L’Information Commissioner’s Office (ICO), l’équivalent de la CNIL au Royaume-Uni, a appelé les autres autorités du G7 à la protection des données et à la vie privée à travailler ensemble pour réviser les pop-up de consentement des cookies.

Exemple de bannière de consentement – https://ico.org.uk/

 

Cela fait partie d’un effort visant à garantir que la vie privée des personnes soit protégée de manière plus significative et que les entreprises peuvent offrir une meilleure expérience de navigation sur le Web.

La commissaire à l’information Elizabeth Denham rencontrera virtuellement les autorités du G7 entre le 7 et le 8 septembre pour discuter de la question.

Lors de la réunion, elle présentera une idée sur la manière d’améliorer le mécanisme actuel de consentement aux cookies, rendant la navigation sur le Web plus fluide et plus conviviale tout en protégeant mieux les données personnelles.
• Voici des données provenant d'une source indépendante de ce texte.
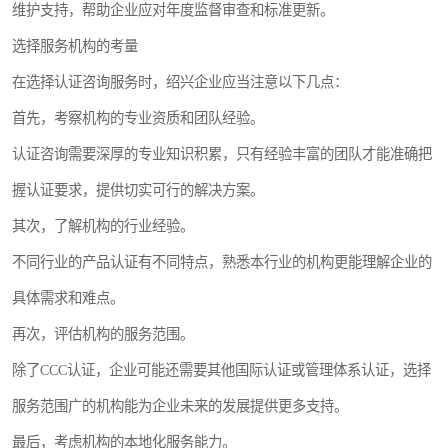
维护支持，帮助企业应对年度监督审查和标准更新。
选择服务机构的考量
在选择认证咨询服务时，绍兴企业应当注意以下几点：
首先，考察机构的专业资质和团队经验。
认证咨询需要深厚的专业知识积累，只有经验丰富的团队才能准确把
握认证要求，提供切实可行的解决方案。
其次，了解机构的行业经验。
不同行业的产品认证有不同特点，熟悉本行业的机构更能理解企业的
具体需求和难点。
再次，评估机构的服务范围。
除了CCC认证，企业可能还需要其他国际认证或管理体系认证，选择
服务范围广的机构能为企业未来的发展提供更多支持。
最后，考虑机构的本地化服务能力。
S’exprimant sur la question, la commissaire à l’information Elizabeth Denham a déclaré: «J’entends souvent les gens dire qu’ils en ont assez de devoir s’engager avec autant de pop-ups de cookies. Cette fatigue conduit les gens à fournir plus de données personnelles qu’ils ne le souhaiteraient.

« Le mécanisme des cookies est également loin d’être idéal pour les entreprises et autres organisations gérant des sites Web, car il est coûteux et peut entraîner une mauvaise expérience utilisateur. Bien que j’attende des entreprises qu’elles se conforment aux lois en vigueur, mon bureau encourage la collaboration internationale pour apporter des solutions pratiques dans ce domaine.

Denham a ajouté : « Il existe près de deux milliards de sites Web qui tiennent compte des préférences mondiales en matière de confidentialité. Aucun pays ne peut s’attaquer seul à ce problème.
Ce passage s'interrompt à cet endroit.